Segment Start: Records for processing
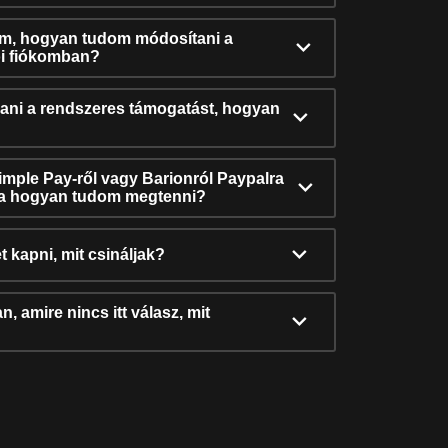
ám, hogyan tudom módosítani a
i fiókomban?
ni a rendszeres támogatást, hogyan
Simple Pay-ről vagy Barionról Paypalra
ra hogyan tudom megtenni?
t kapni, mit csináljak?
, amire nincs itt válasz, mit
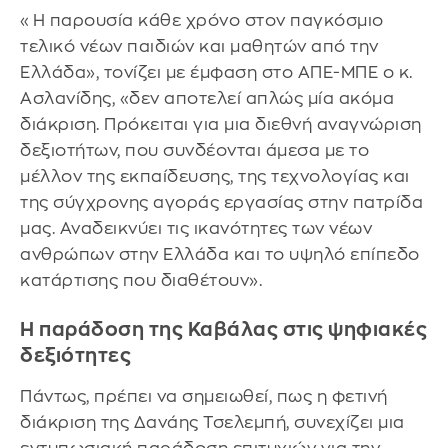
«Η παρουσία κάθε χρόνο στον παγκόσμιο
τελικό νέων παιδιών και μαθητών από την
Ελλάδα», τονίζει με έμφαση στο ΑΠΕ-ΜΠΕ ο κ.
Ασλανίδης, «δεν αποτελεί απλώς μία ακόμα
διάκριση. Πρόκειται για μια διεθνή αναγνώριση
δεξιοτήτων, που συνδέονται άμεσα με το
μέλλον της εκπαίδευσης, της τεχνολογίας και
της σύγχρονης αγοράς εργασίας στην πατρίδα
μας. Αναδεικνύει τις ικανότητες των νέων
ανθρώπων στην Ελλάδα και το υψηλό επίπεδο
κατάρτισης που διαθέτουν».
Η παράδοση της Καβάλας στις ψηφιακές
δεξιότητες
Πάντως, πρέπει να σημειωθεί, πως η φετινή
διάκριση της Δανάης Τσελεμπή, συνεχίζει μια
Segment End: Records for processing
Segment Start: Records for processing
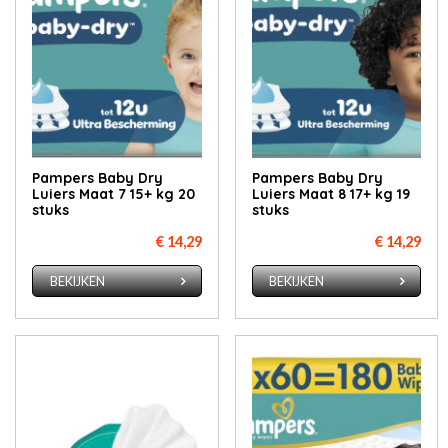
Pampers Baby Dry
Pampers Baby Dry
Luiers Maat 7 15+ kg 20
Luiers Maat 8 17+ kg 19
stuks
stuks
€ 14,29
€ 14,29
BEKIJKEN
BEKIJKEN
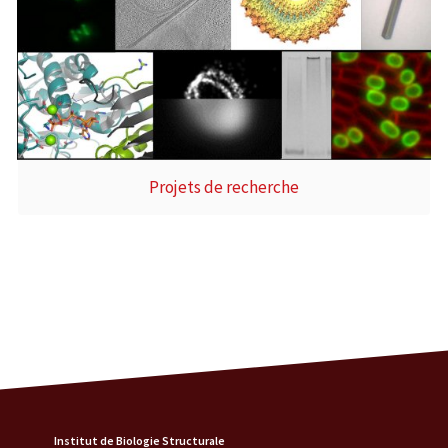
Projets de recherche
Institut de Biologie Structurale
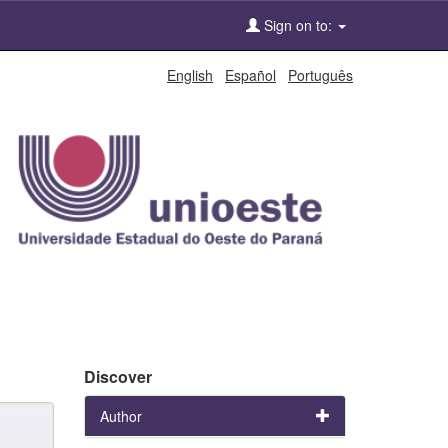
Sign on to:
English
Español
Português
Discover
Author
Segment End: Records for processing
- Exercise requirements -
Working from the entries above, please transcribe only the lines from the line with "ni a rendszeres támogatást, hogyan" through the line with "ΑΠΕ-ΜΠΕ ο κ.", exactly, with both end lines and without pictures.

- The answer -
ni a rendszeres támogatást, hogyan
Simple Pay-ről vagy Barionról Paypalra
ra hogyan tudom megtenni?
t kapni, mit csináljak?
, amire nincs itt válasz, mit
«Η παρουσία κάθε χρόνο στον παγκόσμιο
τελικό νέων παιδιών και μαθητών από την
Ελλάδα», τονίζει με έμφαση στο ΑΠΕ-ΜΠΕ ο κ.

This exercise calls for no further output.